GM, GZ, KG, KM, free-surface, angle of loll — the stability numbers that decide whether your vessel floats right-side up.
Ship stability is the single topic most likely to fail an otherwise-strong deck-officer candidate. The math is unforgiving, the terminology is Victorian, and the consequences of getting it wrong in real life are measured in capsize events rather than demerit points. Examiners know this, which is why stability problems show up on every management-level written paper and every Master's oral across every major flag state. MMCE.app's stability module is built to drill the calculations until they become reflexive, and to teach the underlying physics well enough that you can answer scenario questions even when the examiner twists the setup.
What the exam actually tests
Stability exams test three things in roughly equal measure. First, the vocabulary — can you distinguish list from heel, loll from list, permeability from buoyancy? Second, the calculations — given a loading condition, can you compute GM, KG, free-surface correction, and evaluate the result against IMO Intact Stability Code criteria? Third, the narrative judgement — given a damaged-stability scenario or an angle-of-loll situation, can you describe the correct corrective action and explain why the wrong action makes things worse?
Which credentials test this
- USCG — Master 500-1600 GRT, Master Unlimited, Chief Mate (Stability and Trim module)
- MCA — Chief Mate (Stability, Construction and Operations written and orals), Master Unlimited
- Transport Canada (TC) — Master Near Coastal, Master Unlimited, Ship Construction and Stability examination
- DG-IN (India) — Master FG Function 3 (Controlling the Operation of the Ship) written and orals
- AMSA (Australia) — Master <3000 GT and Master Unlimited stability papers
- Maritime NZ (MNZ) — Master Foreign-Going
- MARINA (Philippines) — Management-level stability assessment
- RMI — Flag endorsements building on any of the above
Core subject-matter breakdown
- Metacentric height (GM): relationship between GM, KM, and KG; positive vs zero vs negative GM; typical operational ranges
- List vs heel vs loll: list from unbalanced weight, heel from external force (wind, turning), loll from negative initial GM with positive form stability further out
- Free-surface effect (FSE): loss of GM from slack tanks, FSE correction = i·ρ/W, transverse subdivision to reduce
- Permeability: fraction of flooded space available to water, cargo vs engine room vs accommodation values
- Righting arm (GZ) curve: initial slope = GM, maximum GZ and angle of max, range of positive stability, area under curve to 30° / 40° / downflooding angle
- Angle of loll: recognition (vessel lolls either side equally on small disturbance), correction (fill low tanks on the low side first, never the high side first)
- KG, KM, BM, BG: centre-of-gravity and metacentre relationships, effect of loading and ballasting
- Damage stability: deterministic (SOLAS factor-of-subdivision) and probabilistic (SOLAS 2009, Attained and Required Subdivision Index A and R) methods
- Watertight subdivision: margin line, bulkhead deck, floodable length, permeability of compartments
- Loadline zones and conditions: summer, winter, tropical, freshwater allowance
Common pitfalls & traps
The classic trap is correcting an angle of loll by ballasting the high-side tank first — this momentarily reduces GM further and can capsize the vessel through the lolled side. Always fill low-side low tanks first.
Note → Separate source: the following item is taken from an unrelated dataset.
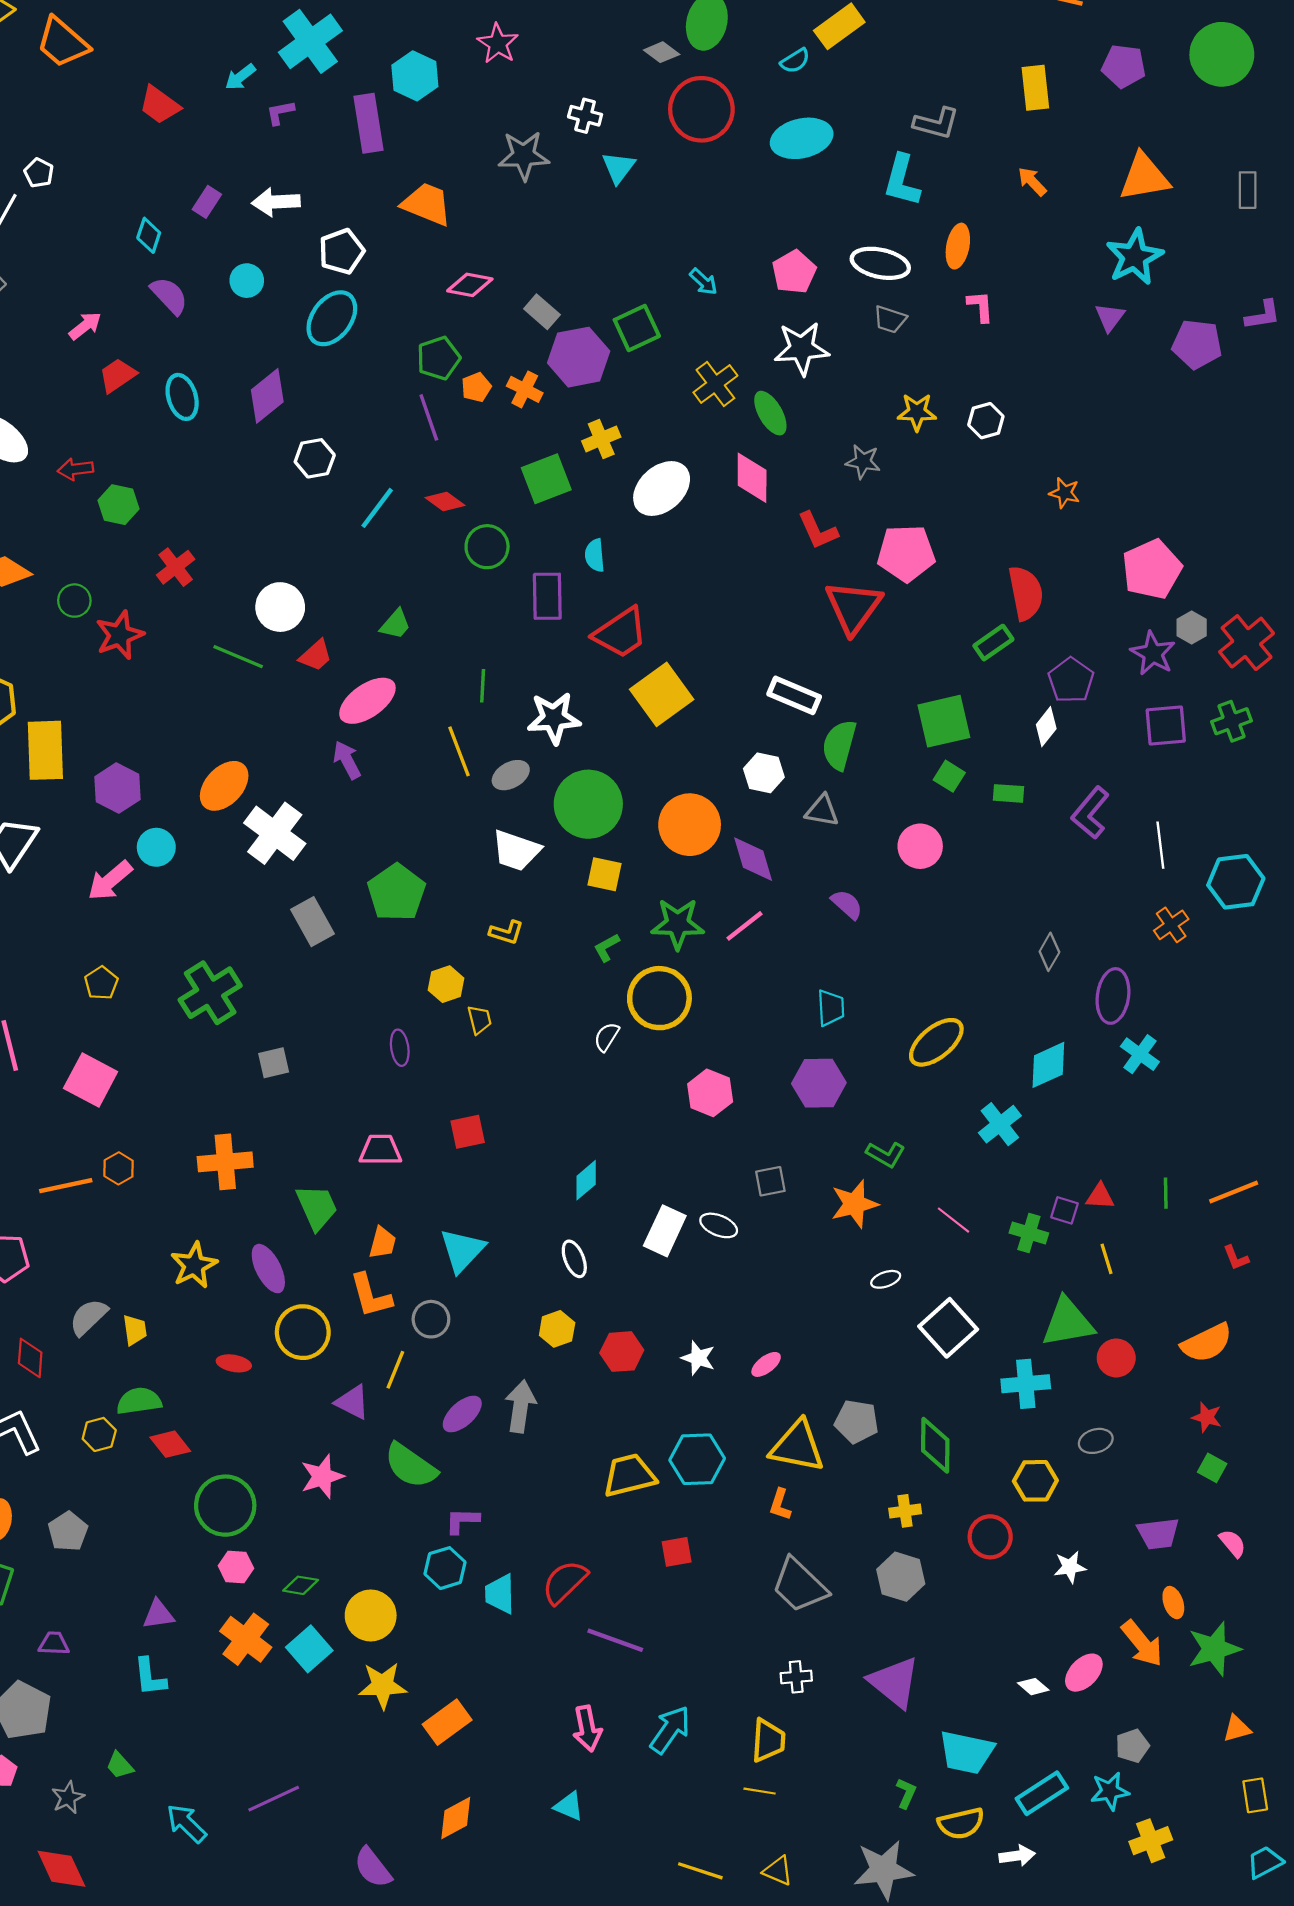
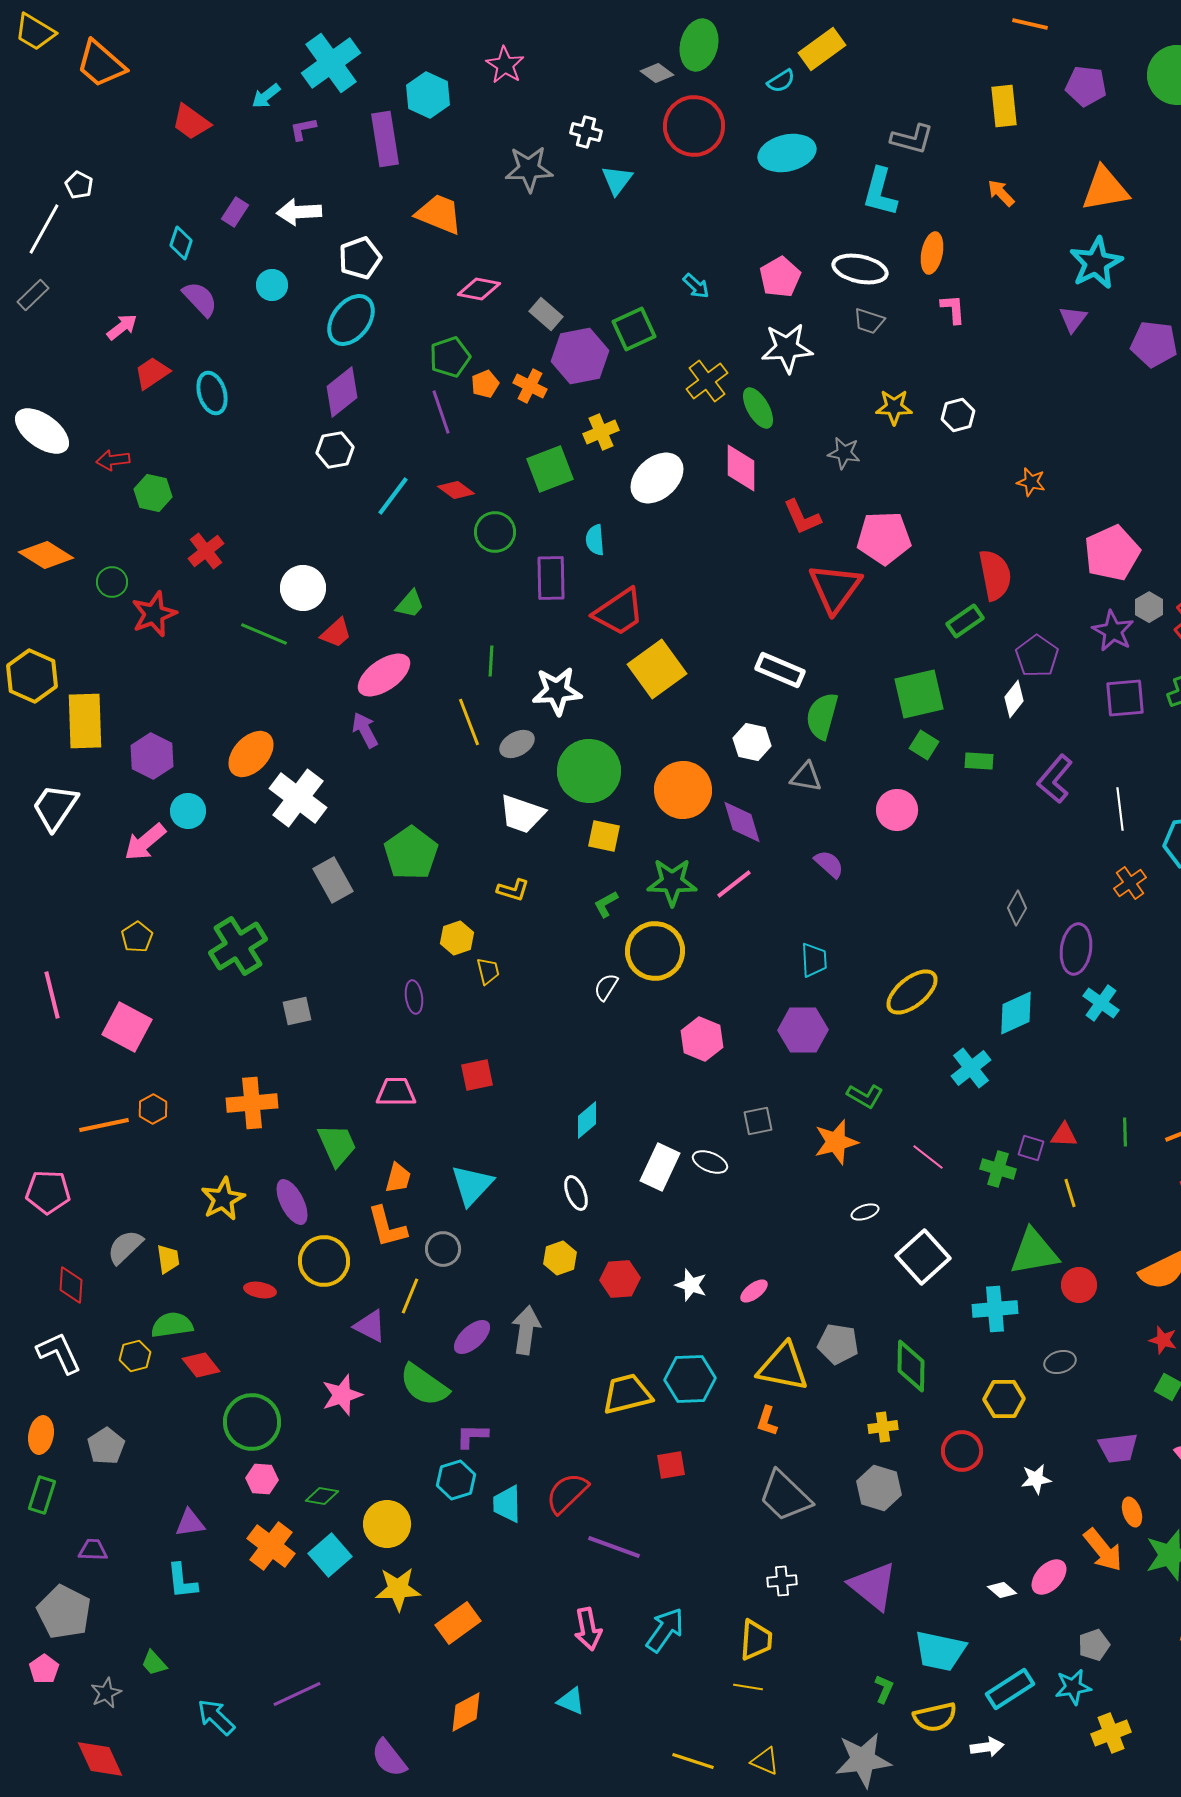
purple diamond: (267, 396) -> (342, 392), moved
Another pitfall is forgetting the free-surface correction when computing effective GM from a loading condition; examiners deliberately give you tank sounding tables to see if you apply i·ρ/W. A third is confusing GZ maximum with angle of vanishing stability (they are different points on the curve). Candidates also routinely botch the direction of KG change when loading high weight versus low weight.
How MMCE.app prepares you
MMCE.app's stability module includes worked numerical problems, hydrostatic curve interpretation drills, and scenario-based damage stability questions. Each wrong answer triggers an AI-tutor walkthrough that shows the error in your calculation chain — critical for problems where a sign error in line three becomes a capsized vessel in line nine. The adaptive engine tracks your mastery on intact versus damage separately, so if your GZ curves are strong but your probabilistic damage stability is weak, you'll see more of the latter. Pass threshold is 70% for stability; every module except Rules of the Road uses that benchmark.
Related credentials on MMCE.app
Stability knowledge underpins the Chief Mate cargo operations exam, the Tankerman-PIC cargo-transfer planning questions, and the IMO Model Course 7.03/7.01 written assessments. If you are working toward Master Unlimited, MMCE.app's stability bank pairs naturally with the Ship Construction, Cargo Operations, and Bridge Resource Management modules.